UI/UX Rework Pain: What It Looks Like From the Field

IkesanContents

I read Ragate’s survey report on UI/UX rework.
The later half is basically promotion, so I will leave that aside, but the survey results in the first half were interesting enough that I wanted to write down what came to mind from a real-world perspective.

Key Findings

  • About 50% of projects experienced rework due to gaps between design and implementation
  • One in four companies said it happens “almost every time” or “more than half the time”
  • PowerPoint / Keynote was the top design tool at 32.4%
  • 21.8% are already using vibe coding
  • About half have adopted or are considering vibe coding

The Reality of Design Tools

It is a little surprising that PowerPoint / Keynote is on top, but it makes sense when I compare it with my own experience.

  • Large enterprises: They send PowerPoint or PDF. The format has to be something anyone can open so the approval flow can run
  • Mid-sized / creative companies: Start from wireframes and make mocks in AI / PSD. Designers use the tools they are comfortable with
  • Figma: Only a very small number

Figma markets itself around “working with engineers,” but that only matters if the client can actually use Figma. In outsourcing, you have to use a tool the client can handle, so you end up back at PowerPoint or PSD.

Personally, I liked XD more, or maybe XD was also terrible, or maybe just use Illustrator. Every time a new tool appears, people say “let’s standardize on this,” and then everyone goes back to what they already know.

Vibe Coding Is Invisible

The survey says 21.8% are using it, but I have not seen it in my own environment. Or rather, I am the only one using it.

That may just be because I am the one doing the main writing. If nobody else is owning the part being written, it is hard to tell whether AI was involved.

Code is code in the end, so from the outside you cannot really tell whether AI wrote it. There is no culture of self-reporting “I used AI,” and it is not recorded in commit logs either.

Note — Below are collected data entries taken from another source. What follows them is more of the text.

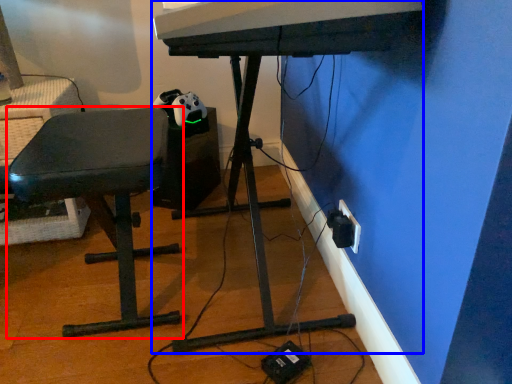 Question: Which point is further to the camera, furniture (highlighted by a red box) or computer desk (highlighted by a blue box)?

Choices:
 (A) furniture
 (B) computer desk

Answer: (A) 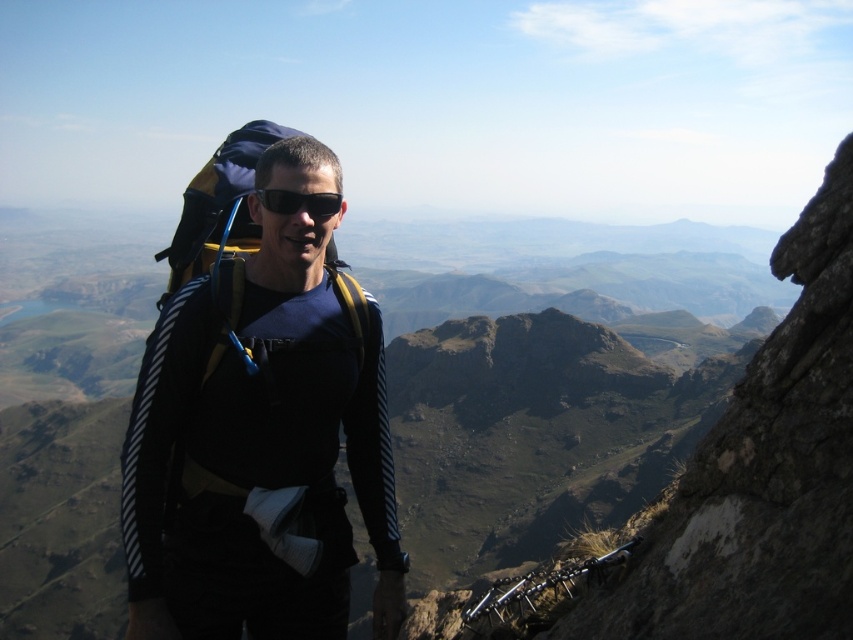 Question: In this image, where is black matte backpack at center located relative to black matte sunglasses at center?

Choices:
 (A) below
 (B) above

Answer: (A)

Question: Which object is farther from the camera taking this photo?

Choices:
 (A) black matte sunglasses at center
 (B) black matte backpack at center

Answer: (A)

Question: Does black matte backpack at center lie behind black matte sunglasses at center?

Choices:
 (A) yes
 (B) no

Answer: (B)

Question: Among these points, which one is nearest to the camera?

Choices:
 (A) (332, 209)
 (B) (189, 326)

Answer: (B)

Question: Does black matte backpack at center appear on the left side of black matte sunglasses at center?

Choices:
 (A) yes
 (B) no

Answer: (B)

Question: Which point is farther to the camera?

Choices:
 (A) black matte backpack at center
 (B) black matte sunglasses at center

Answer: (B) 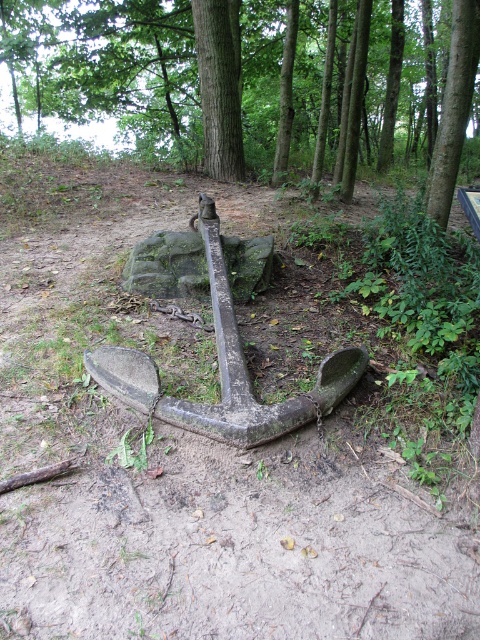 Looking at this image, is green rough bark tree at center shorter than green mossy rock at center?

Correct, green rough bark tree at center is not as tall as green mossy rock at center.

Who is lower down, green rough bark tree at center or green mossy rock at center?

green mossy rock at center is below.

What do you see at coordinates (256, 81) in the screenshot? The width and height of the screenshot is (480, 640). I see `green rough bark tree at center` at bounding box center [256, 81].

This screenshot has height=640, width=480. What are the coordinates of `green rough bark tree at center` in the screenshot? It's located at (256, 81). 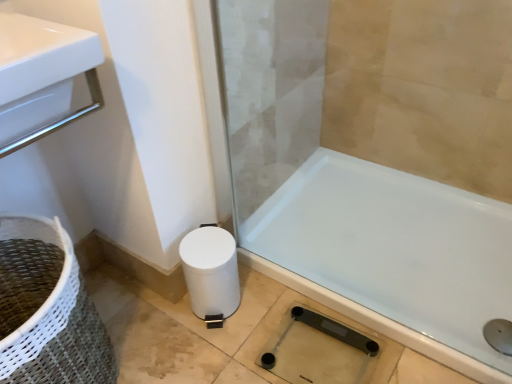 Identify the location of free spot above transparent glass shower at lower right (from a real-world perspective). pos(327,343). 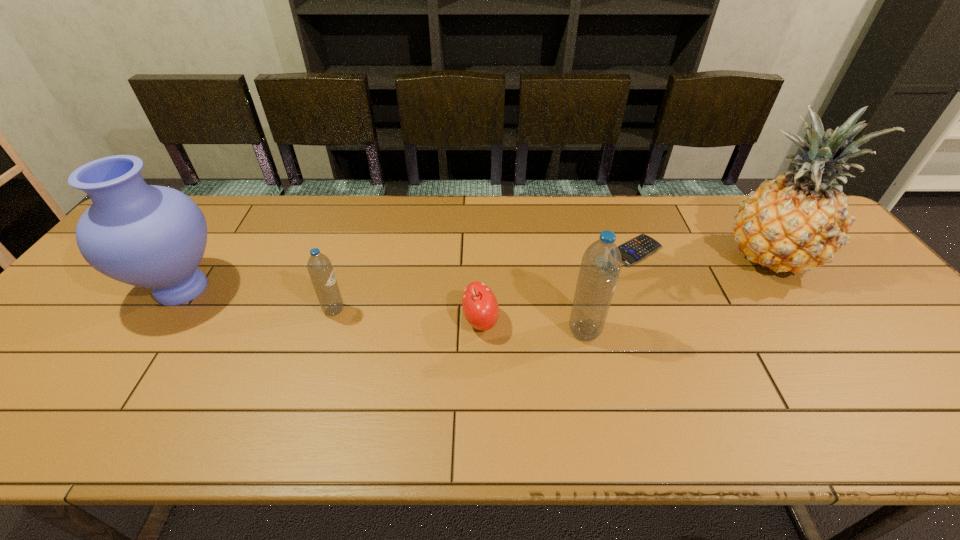 Where is `vacant space in between the pineapple and the right water bottle`? vacant space in between the pineapple and the right water bottle is located at coordinates (676, 294).

Where is `free space between the right water bottle and the pineapple`? Image resolution: width=960 pixels, height=540 pixels. free space between the right water bottle and the pineapple is located at coordinates (676, 294).

At what (x,y) coordinates should I click in order to perform the action: click on vacant area between the nearer water bottle and the fifth tallest object. Please return your answer as a coordinate pair (x, y). The height and width of the screenshot is (540, 960). Looking at the image, I should click on (533, 326).

Locate an element on the screen. The width and height of the screenshot is (960, 540). empty space between the second shortest object and the rightmost object is located at coordinates [624, 289].

Locate an element on the screen. Image resolution: width=960 pixels, height=540 pixels. the fourth closest object to the shortest object is located at coordinates click(320, 269).

This screenshot has width=960, height=540. In order to click on object that is the second nearest to the fifth tallest object in this screenshot , I will do `click(320, 269)`.

Locate an element on the screen. vacant space that satisfies the following two spatial constraints: 1. on the back side of the apple; 2. on the left side of the pineapple is located at coordinates pyautogui.click(x=480, y=256). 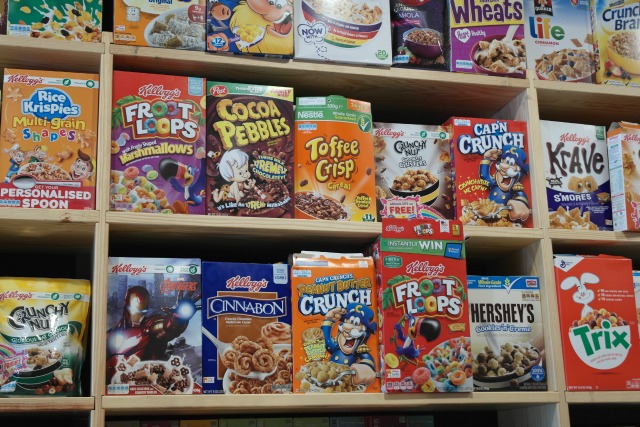 You are a GUI agent. You are given a task and a screenshot of the screen. Output one action in this format:
    pyautogui.click(x=<x>, y=<y>)
    Task: Click on the boxes of cereal on the bottom shelf
    Image resolution: width=640 pixels, height=427 pixels.
    Given the screenshot: What is the action you would take?
    coord(419,421), coord(385,422), coord(345,424), coord(310,423), coord(276,423), coord(241,422), coord(198,422) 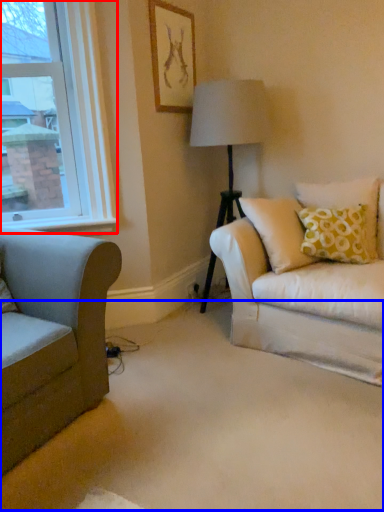 Question: Among these objects, which one is nearest to the camera, window (highlighted by a red box) or plain (highlighted by a blue box)?

Choices:
 (A) window
 (B) plain

Answer: (B) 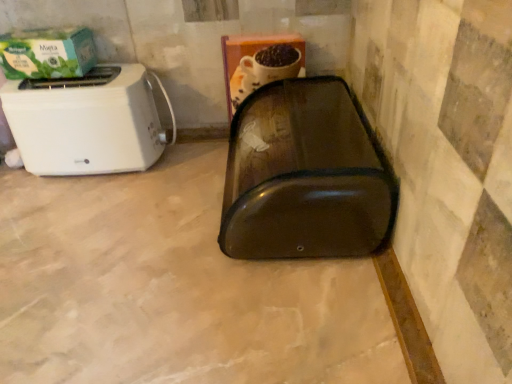 Question: Relative to transparent plastic bread bin at center, is white plastic toaster at left in front or behind?

Choices:
 (A) behind
 (B) front

Answer: (A)

Question: Is point coord(91,155) closer or farther from the camera than point coord(322,228)?

Choices:
 (A) farther
 (B) closer

Answer: (A)

Question: Based on their relative distances, which object is farther from the white plastic toaster at left?

Choices:
 (A) transparent plastic bread bin at center
 (B) green matte box at upper left
 (C) transparent plastic bread bin at center

Answer: (C)

Question: Estimate the real-world distances between objects in this image. Which object is farther from the transparent plastic bread bin at center?

Choices:
 (A) green matte box at upper left
 (B) transparent plastic bread bin at center
 (C) white plastic toaster at left

Answer: (A) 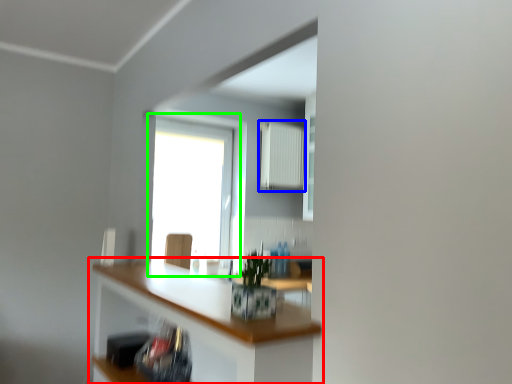 Question: Estimate the real-world distances between objects in this image. Which object is farther from countertop (highlighted by a red box), radiator (highlighted by a blue box) or window (highlighted by a green box)?

Choices:
 (A) radiator
 (B) window

Answer: (A) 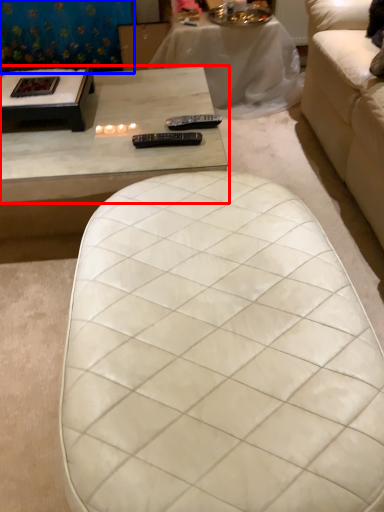 Question: Among these objects, which one is farthest to the camera, coffee table (highlighted by a red box) or curtain (highlighted by a blue box)?

Choices:
 (A) coffee table
 (B) curtain

Answer: (B) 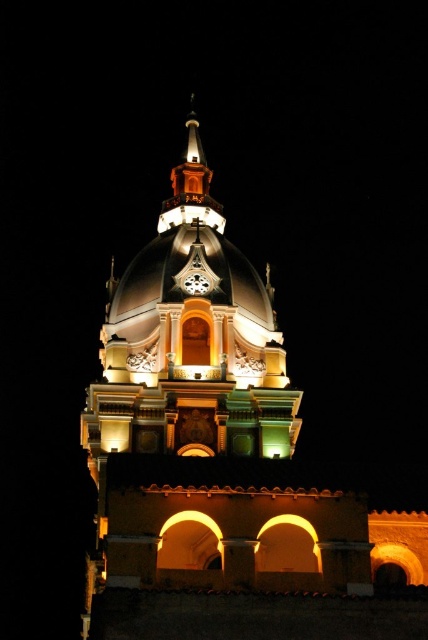 You are a photographer aiming to capture the church tower. You notice the polished gold dome at center and the polished brass spire at upper center. Which object should you focus on if you want to photograph the taller structure?

The polished gold dome at center is taller than the polished brass spire at upper center, so you should focus on the polished gold dome at center.

You are standing at the base of the church tower and want to know the distance between the polished brass spire at upper center and the white glossy clock at center. How far apart are they?

The polished brass spire at upper center is 15.75 meters from the white glossy clock at center.

You are standing in front of the church tower and want to take a photo of both the polished gold dome at center and the white glossy clock at center. Which object should you adjust your camera to focus on first if you want to capture both in the frame?

The polished gold dome at center is to the left of white glossy clock at center, so you should focus on the white glossy clock at center first as it is on the right side to ensure both are in frame. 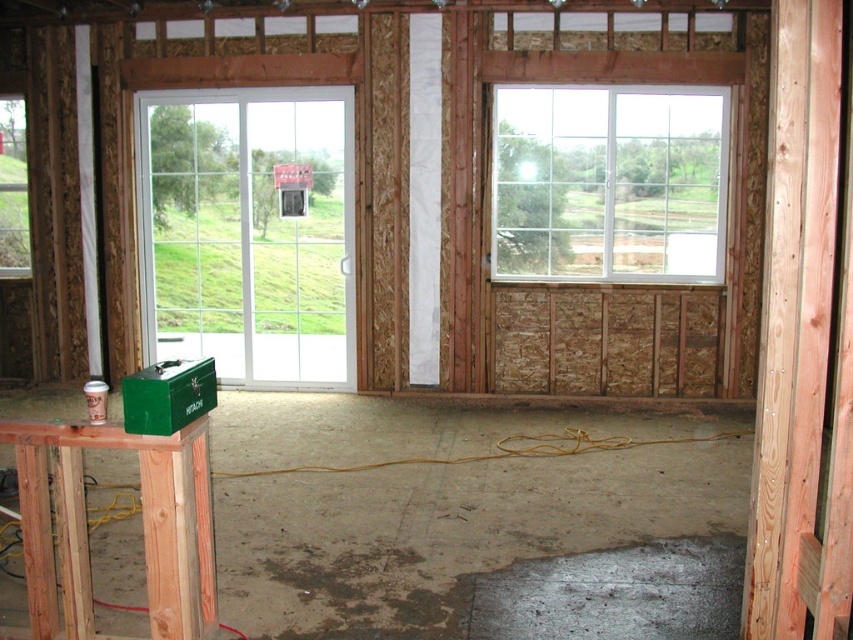 Is point (317, 196) less distant than point (534, 221)?

No.

Does white glass door at left have a greater height compared to white plastic window at upper right?

Yes, white glass door at left is taller than white plastic window at upper right.

Which is behind, point (161, 154) or point (656, 204)?

The point (161, 154) is more distant.

The width and height of the screenshot is (853, 640). I want to click on white glass door at left, so click(x=248, y=232). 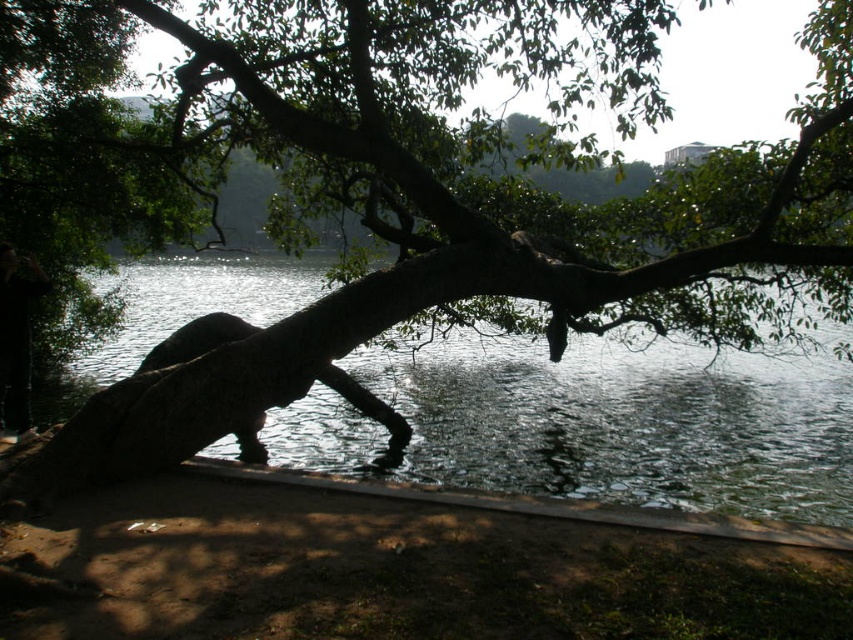 You are standing at the center of the lakeside scene. Which direction should you walk to reach the smooth bark tree trunk at center?

Since the smooth bark tree trunk at center is located at point coordinates, you should walk towards the center of the scene to reach it.

You are standing at the lakeside and see two points marked in the image. Which point is closer to you, point (x=477, y=305) or point (x=9, y=291)?

Point (x=9, y=291) is closer to you because it is closer to the camera than point (x=477, y=305).

Based on the photo, you are standing on the wooden plank at the lakeside and want to take a photo of both the clear water at lower center and the black matte person at left. Which object should you focus on first if you want to ensure both are in sharp focus?

You should focus on the black matte person at left first because it is farther away from the viewer than the clear water at lower center, ensuring the depth of field captures both. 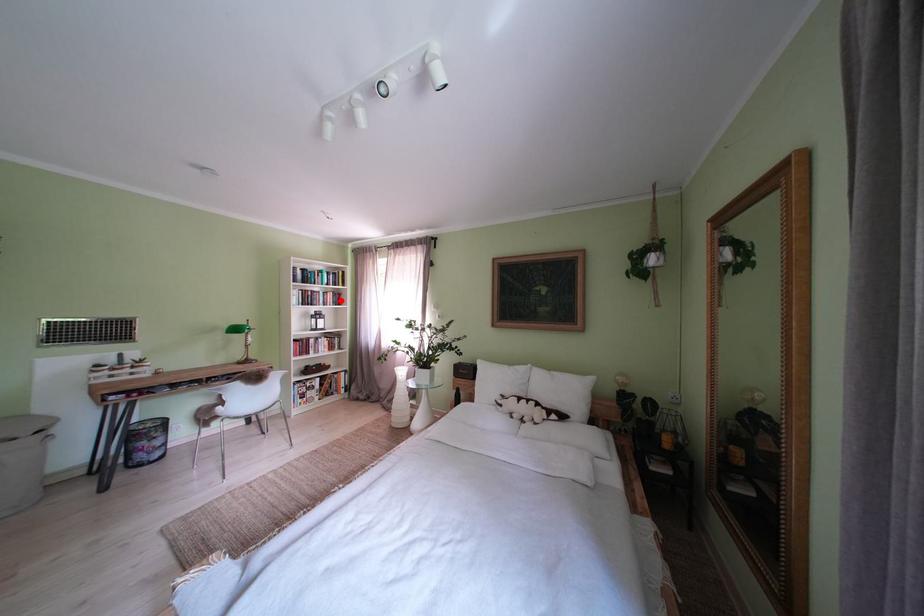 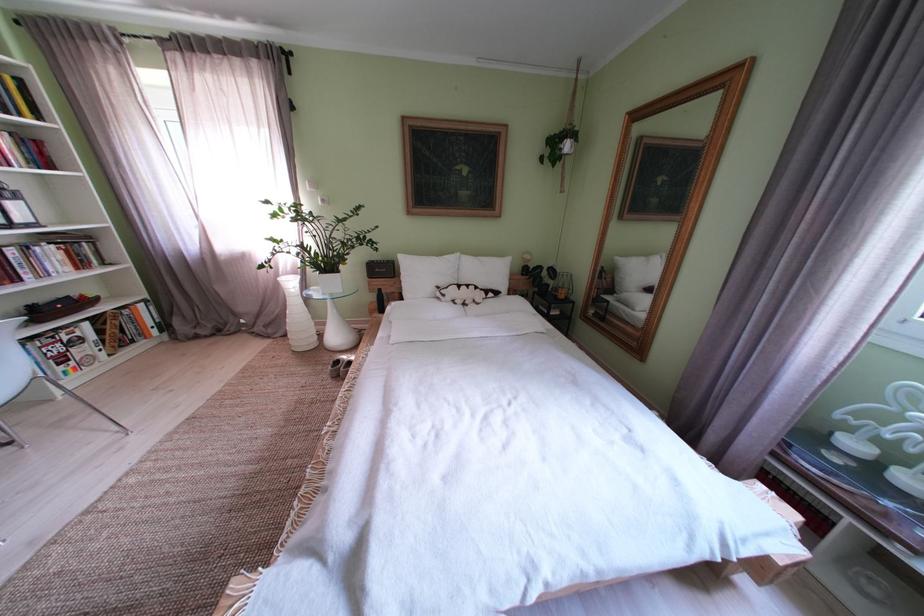 In the second image, find the point that corresponds to the highlighted location in the first image.

(16, 145) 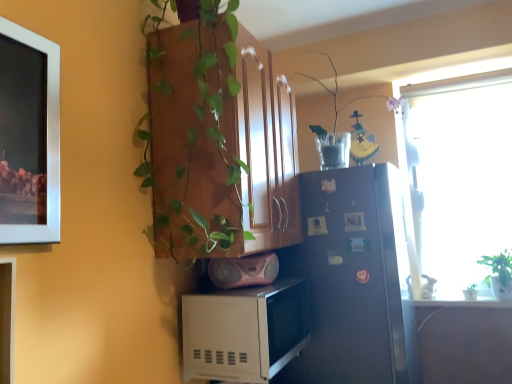 Identify the location of pink matte speaker at center. (244, 270).

Considering the relative sizes of white matte microwave at lower center and satin black refrigerator at right in the image provided, is white matte microwave at lower center smaller than satin black refrigerator at right?

Yes, white matte microwave at lower center is smaller than satin black refrigerator at right.

Would you say white matte microwave at lower center is inside or outside satin black refrigerator at right?

white matte microwave at lower center exists outside the volume of satin black refrigerator at right.

Considering the sizes of objects white matte microwave at lower center and satin black refrigerator at right in the image provided, who is wider, white matte microwave at lower center or satin black refrigerator at right?

satin black refrigerator at right.

Is the depth of white matte microwave at lower center greater than that of satin black refrigerator at right?

No.

Would you consider clear glass vase at upper right to be distant from pink matte speaker at center?

clear glass vase at upper right is far away from pink matte speaker at center.

At what (x,y) coordinates should I click in order to perform the action: click on appliance that appears below the clear glass vase at upper right (from the image's perspective). Please return your answer as a coordinate pair (x, y). Looking at the image, I should click on (244, 270).

Considering the relative sizes of clear glass vase at upper right and pink matte speaker at center in the image provided, is clear glass vase at upper right smaller than pink matte speaker at center?

Incorrect, clear glass vase at upper right is not smaller in size than pink matte speaker at center.

From the image's perspective, is clear glass vase at upper right located above pink matte speaker at center?

Yes.

Can you confirm if clear glass vase at upper right is shorter than satin black refrigerator at right?

Yes, clear glass vase at upper right is shorter than satin black refrigerator at right.

From the image's perspective, is clear glass vase at upper right on satin black refrigerator at right?

Indeed, from the image's perspective, clear glass vase at upper right is shown above satin black refrigerator at right.

Based on the photo, from a real-world perspective, is clear glass vase at upper right above or below satin black refrigerator at right?

clear glass vase at upper right is situated higher than satin black refrigerator at right in the real world.

Is pink matte speaker at center at the back of satin black refrigerator at right?

satin black refrigerator at right is not turned away from pink matte speaker at center.

In order to click on appliance above the satin black refrigerator at right (from a real-world perspective) in this screenshot , I will do tap(244, 270).

Which point is more forward, (396, 173) or (229, 278)?

Positioned in front is point (229, 278).

From the image's perspective, which one is positioned lower, satin black refrigerator at right or pink matte speaker at center?

satin black refrigerator at right.

From the picture: Which is closer to the camera, (243, 366) or (261, 276)?

Point (243, 366) is closer to the camera than point (261, 276).

Is white matte microwave at lower center oriented away from pink matte speaker at center?

That's not correct — white matte microwave at lower center is not looking away from pink matte speaker at center.

Is white matte microwave at lower center not inside pink matte speaker at center?

Yes, white matte microwave at lower center is outside of pink matte speaker at center.

Based on the photo, is white matte microwave at lower center far away from pink matte speaker at center?

white matte microwave at lower center is actually quite close to pink matte speaker at center.

Can you tell me how much satin black refrigerator at right and wooden cabinet at upper center differ in facing direction?

0.92 degrees.

In terms of size, does satin black refrigerator at right appear bigger or smaller than wooden cabinet at upper center?

satin black refrigerator at right is bigger than wooden cabinet at upper center.

From the image's perspective, is satin black refrigerator at right above or below wooden cabinet at upper center?

satin black refrigerator at right is below wooden cabinet at upper center.

Could you tell me if satin black refrigerator at right is turned towards wooden cabinet at upper center?

No.

From a real-world perspective, which is physically above, green leafy plant at right or clear glass vase at upper right?

clear glass vase at upper right, from a real-world perspective.

Considering the relative sizes of green leafy plant at right and clear glass vase at upper right in the image provided, is green leafy plant at right shorter than clear glass vase at upper right?

Yes.

Does green leafy plant at right have a greater width compared to clear glass vase at upper right?

Incorrect, the width of green leafy plant at right does not surpass that of clear glass vase at upper right.

This screenshot has width=512, height=384. I want to click on plant above the green leafy plant at right (from the image's perspective), so click(x=348, y=116).

I want to click on microwave oven on the left of satin black refrigerator at right, so click(244, 331).

Find the location of a particular element. Image resolution: width=512 pixels, height=384 pixels. plant behind the pink matte speaker at center is located at coordinates (348, 116).

Estimate the real-world distances between objects in this image. Which object is further from clear glass vase at upper right, wooden cabinet at upper center or white matte microwave at lower center?

white matte microwave at lower center is further to clear glass vase at upper right.

From the image, which object appears to be farther from green leafy plant at right, clear glass vase at upper right or white matte microwave at lower center?

Based on the image, white matte microwave at lower center appears to be further to green leafy plant at right.

When comparing their distances from pink matte speaker at center, does satin black refrigerator at right or wooden cabinet at upper center seem closer?

wooden cabinet at upper center lies closer to pink matte speaker at center than the other object.

Estimate the real-world distances between objects in this image. Which object is further from satin black refrigerator at right, wooden cabinet at upper center or green leafy plant at right?

green leafy plant at right.

Considering their positions, is green leafy plant at right positioned closer to satin black refrigerator at right than pink matte speaker at center?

The real adoption rate of vibe coding probably has an invisible undercount even within teams.

Two Types of Rework

Rework generally falls into two patterns.

Pattern A: Recreating the designer’s mental image in implementation is hard

“This subtle shadow falloff” or “this smooth hover motion.” It does not come across in a still image, and if you try to recreate it in CSS, the effort explodes. You usually end up choosing between “export it as an image” or “compromise.”

Pattern B: The client’s ‘It feels wrong somehow’

This one is the hardest. You followed the instructions, passed review, and kept polishing it, only to hear “it is not the image I had in mind.” Either the original image was never verbalized, or their mental picture changed midstream.

Both problems ultimately come down to the same thing: the final shape was never shared.

My Unease with the Full-Stack Narrative

Lately I often hear that “you need to be able to do both frontend and backend,” and while being able to do both is great, I think work generally moves better when the tasks are split.

I am not that good at HTML coding myself, so I usually hand it off to someone else. But no matter who does it, rework still happens.

The benefits of splitting work:

  • Parallel work is possible, which shortens the schedule
  • People do what they are good at, which stabilizes quality
  • Review actually works

Also, from experience:

  • Backend people: tend to prioritize “working” and produce something with weak visual design
  • Frontend people: tend to prioritize design and produce something that is dangerous from a system architecture standpoint

This is not solved by “being full-stack and doing both.” It is about which thinking mode you prioritize.

“Full-stack for mutual understanding” makes sense. It helps you understand the other side’s constraints, which makes the conversation work. But “you, do everything as full-stack alone” breaks down. It is just a way to save labor costs, and quality on one side inevitably suffers.

Teams That Know What They Cannot Do

The ideal team is one made up of people who know what they cannot do.

  • Coder: “That design will be a pain to implement”
  • Designer: “Okay, we can cut that”
  • Server-side dev: “Isn’t this API design going to be rough on the frontend?”
  • Backend: “Okay, I will return it like this then”

What matters is whether that conversation can happen. Understanding the other person’s limits is more valuable than being able to do everything yourself.

At least the team’s intent can stay aligned. The client is another matter.

Where AI Fits

My conclusion is that the practical use cases for AI are:

  • Code generation: Not万能, rework still remains
  • Verbalizing and translating thought: This might be more effective

For example, you could throw your thoughts at AI every time and have it translate them into something reasonable, then store that in Slack or somewhere similar. Turning tacit, person-specific knowledge into explicit team knowledge might be the better use.

Even if vibe coding lets you build something end-to-end, design rework does not disappear.
At the moment, no matter how good your specs, docs, or references are, you do not get something usable on the first try. The larger the project, the worse that gets.

So you still need people involved, and amateurs cannot handle it. You still need people who know the domain.

AI is an aid. Humans still decide what should be made and what is problematic. That has not changed.


There is also a famous illustration that satirizes how requirements get mangled through “telephone game” communication.
Search for “Tree Swing Cartoon” and you will find it. The same problem has been repeating for decades.